Problem
You are attempting to convert an Apache Spark DataFrame that contains a 1D array column to MDS format using Mosaic Streaming. In your code, you are calling the dataframe_to_mds function, specifying the mds_kwargs parameter containing the columns field with your array column type as ndarray.
Example code
from streaming.base.converters import dataframe_to_mds
mds_kwargs = {'out': "<dest-filepath>", 'columns': {'id_col':'float64', 'array_data': 'ndarray'}}
dataframe_to_mds(df, merge_index=True, mds_kwargs=mds_kwargs)
When you run this code, you get a value error.

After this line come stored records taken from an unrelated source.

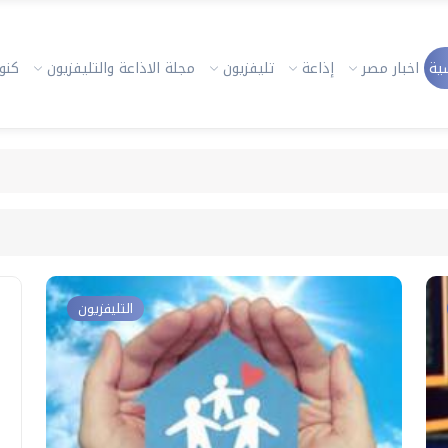
ية
اخبار مصر
إذاعة
تليفزيون
مجلة الاذاعة والتليفزيون
كنوز
التليفزيون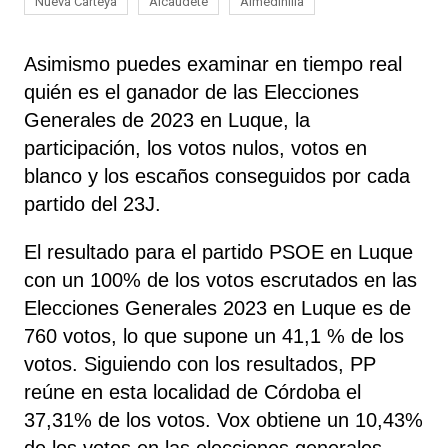
Nueva Carteya
Alcaudete
Almedinilla
Asimismo puedes examinar en tiempo real
quién es el ganador de las Elecciones
Generales de 2023 en Luque, la
participación, los votos nulos, votos en
blanco y los escaños conseguidos por cada
partido del 23J.
El resultado para el partido PSOE en Luque
con un 100% de los votos escrutados en las
Elecciones Generales 2023 en Luque es de
760 votos, lo que supone un 41,1 % de los
votos. Siguiendo con los resultados, PP
reúne
en esta localidad de Córdoba el
37,31% de los votos. Vox obtiene un 10,43%
de los votos en las elecciones generales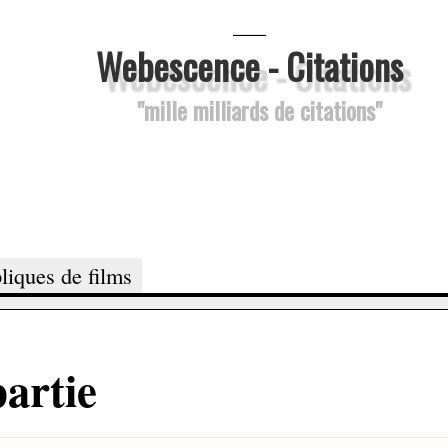
___
Webescence - Citations
"mille milliards de citations"
liques de films
partie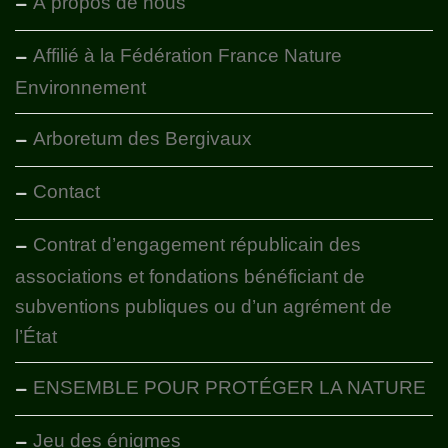
À propos de nous
Affilié à la Fédération France Nature
Environnement
Arboretum des Bergivaux
Contact
Contrat d’engagement républicain des
associations et fondations bénéficiant de
subventions publiques ou d’un agrément de
l’État
ENSEMBLE POUR PROTÉGER LA NATURE
Jeu des énigmes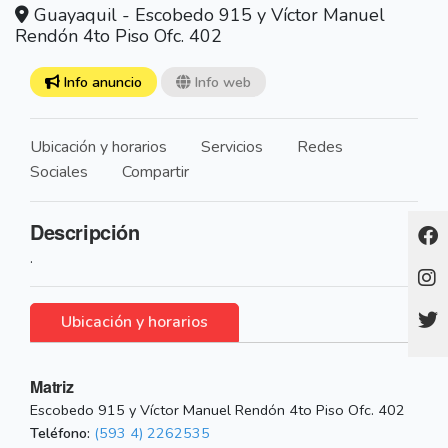
Guayaquil - Escobedo 915 y Víctor Manuel
Rendón 4to Piso Ofc. 402
Info anuncio
Info web
Ubicación y horarios
Servicios
Redes
Sociales
Compartir
Descripción
.
Ubicación y horarios
Matriz
Escobedo 915 y Víctor Manuel Rendón 4to Piso Ofc. 402
Teléfono:
(593 4) 2262535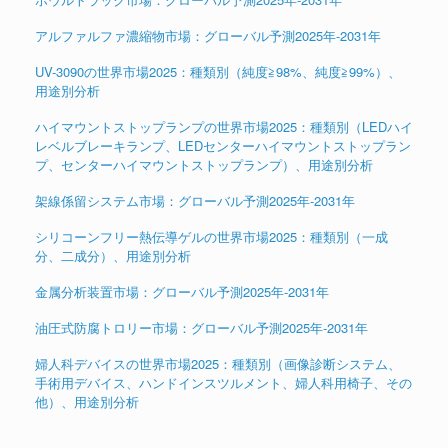
アルファルファ濃縮物市場：グローバル予測2025年-2031年
UV-3090の世界市場2025：種類別（純度≧98%、純度≧99%）、
用途別分析
ハイマウントストップランプの世界市場2025：種類別（LEDハイ
レベルブレーキランプ、LEDセンターハイマウントストップラン
プ、センターハイマウントストップランプ）、用途別分析
架線係留システム市場：グローバル予測2025年-2031年
シリコーンフリー熱伝導ゲルの世界市場2025：種類別（一成
分、二成分）、用途別分析
金属分析装置市場：グローバル予測2025年-2031年
油圧式防腐トロリー市場：グローバル予測2025年-2031年
婦人科デバイスの世界市場2025：種類別（画像診断システム、
手術用デバイス、ハンドインスツルメント、婦人科用椅子、その
他）、用途別分析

ValueError: ndarray is not supported by dataframe_to_mds
Cause
When specifying an array column as ndarray type in the columns field of the mds_kwargs parameter, it is necessary to append the data type of the elements of the array, which can be one of the following:
ArrayType(ShortType()): 'ndarray:int16'ArrayType(IntegerType()): 'ndarray:int32’ArrayType(LongType()): 'ndarray:int64'ArrayType(FloatType()): 'ndarray:float32'ArrayType(DoubleType()): ‘ndarray:float64’
Solution
Properly pass the data type of the elements of the array column in the mds_kwargs. In this example code, float64 is specified as the data type. This resolves the issue.
Example code
from streaming.base.converters import dataframe_to_mds
mds_kwargs = {'out': "<dest-filepath>", 'columns': {'id_col':'float64', 'array_data': 'ndarray:float64'}}
dataframe_to_mds(df, merge_index=True, mds_kwargs=mds_kwargs)
Note
Ensure you are using the mosaicml-streaming package version 0.7.6 or above. Support for ndarray was added to in version 0.7.6.